(Recorded data)
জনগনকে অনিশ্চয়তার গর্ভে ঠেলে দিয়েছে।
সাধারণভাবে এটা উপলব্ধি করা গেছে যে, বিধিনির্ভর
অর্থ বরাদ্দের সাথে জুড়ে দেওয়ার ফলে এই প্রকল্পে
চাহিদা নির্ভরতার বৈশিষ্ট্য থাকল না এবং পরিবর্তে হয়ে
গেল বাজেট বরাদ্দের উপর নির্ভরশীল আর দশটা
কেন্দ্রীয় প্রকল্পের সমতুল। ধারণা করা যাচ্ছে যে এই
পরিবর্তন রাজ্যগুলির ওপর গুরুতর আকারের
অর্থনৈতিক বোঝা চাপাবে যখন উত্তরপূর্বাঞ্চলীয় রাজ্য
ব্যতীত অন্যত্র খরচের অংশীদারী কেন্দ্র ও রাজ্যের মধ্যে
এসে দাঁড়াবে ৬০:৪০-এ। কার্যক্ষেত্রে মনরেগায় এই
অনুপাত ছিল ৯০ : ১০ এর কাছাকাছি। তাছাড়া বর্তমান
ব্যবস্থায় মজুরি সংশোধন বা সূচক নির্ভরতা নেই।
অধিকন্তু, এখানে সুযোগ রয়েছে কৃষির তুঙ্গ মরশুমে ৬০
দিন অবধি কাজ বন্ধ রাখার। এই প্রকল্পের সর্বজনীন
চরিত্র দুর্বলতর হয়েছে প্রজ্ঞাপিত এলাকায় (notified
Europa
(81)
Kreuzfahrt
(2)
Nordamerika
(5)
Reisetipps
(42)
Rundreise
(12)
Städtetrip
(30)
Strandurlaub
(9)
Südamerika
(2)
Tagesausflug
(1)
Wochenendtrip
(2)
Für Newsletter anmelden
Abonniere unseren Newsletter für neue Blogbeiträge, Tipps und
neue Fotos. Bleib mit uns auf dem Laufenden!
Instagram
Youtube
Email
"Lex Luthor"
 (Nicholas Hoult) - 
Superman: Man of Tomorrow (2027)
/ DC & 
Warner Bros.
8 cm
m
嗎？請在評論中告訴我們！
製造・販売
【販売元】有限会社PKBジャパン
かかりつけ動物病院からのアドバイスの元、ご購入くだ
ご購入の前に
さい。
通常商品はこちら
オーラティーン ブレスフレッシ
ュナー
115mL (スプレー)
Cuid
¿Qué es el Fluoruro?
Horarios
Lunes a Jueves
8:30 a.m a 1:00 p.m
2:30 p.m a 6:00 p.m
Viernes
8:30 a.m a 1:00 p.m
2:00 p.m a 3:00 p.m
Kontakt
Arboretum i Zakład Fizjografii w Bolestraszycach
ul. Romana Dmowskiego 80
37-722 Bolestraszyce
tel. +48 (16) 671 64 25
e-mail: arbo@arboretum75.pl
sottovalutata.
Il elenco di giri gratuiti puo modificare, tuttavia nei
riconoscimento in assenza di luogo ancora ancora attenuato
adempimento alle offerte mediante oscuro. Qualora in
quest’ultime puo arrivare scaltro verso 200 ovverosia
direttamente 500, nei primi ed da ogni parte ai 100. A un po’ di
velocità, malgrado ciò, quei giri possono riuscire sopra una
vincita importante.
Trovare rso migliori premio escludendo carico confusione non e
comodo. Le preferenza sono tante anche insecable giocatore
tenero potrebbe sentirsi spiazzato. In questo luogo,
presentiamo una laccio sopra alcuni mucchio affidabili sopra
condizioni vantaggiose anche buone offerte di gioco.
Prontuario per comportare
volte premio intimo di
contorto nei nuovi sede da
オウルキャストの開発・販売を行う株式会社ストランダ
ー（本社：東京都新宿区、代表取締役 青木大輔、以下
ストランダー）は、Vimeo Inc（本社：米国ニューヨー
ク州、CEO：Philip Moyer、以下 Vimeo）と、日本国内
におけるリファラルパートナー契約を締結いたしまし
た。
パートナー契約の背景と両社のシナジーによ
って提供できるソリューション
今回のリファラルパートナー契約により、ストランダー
(End Recorded data)
Problem:
From the data above, return every line from the line that has "かかりつけ動物病院からのアドバイスの元、ご購入くだ" up to and including the line that has "quest’ultime puo arrivare", exactly.

Response to this exercise:
かかりつけ動物病院からのアドバイスの元、ご購入くだ
ご購入の前に
さい。
通常商品はこちら
オーラティーン ブレスフレッシ
ュナー
115mL (スプレー)
Cuid
¿Qué es el Fluoruro?
Horarios
Lunes a Jueves
8:30 a.m a 1:00 p.m
2:30 p.m a 6:00 p.m
Viernes
8:30 a.m a 1:00 p.m
2:00 p.m a 3:00 p.m
Kontakt
Arboretum i Zakład Fizjografii w Bolestraszycach
ul. Romana Dmowskiego 80
37-722 Bolestraszyce
tel. +48 (16) 671 64 25
e-mail: arbo@arboretum75.pl
sottovalutata.
Il elenco di giri gratuiti puo modificare, tuttavia nei
riconoscimento in assenza di luogo ancora ancora attenuato
adempimento alle offerte mediante oscuro. Qualora in
quest’ultime puo arrivare scaltro verso 200 ovverosia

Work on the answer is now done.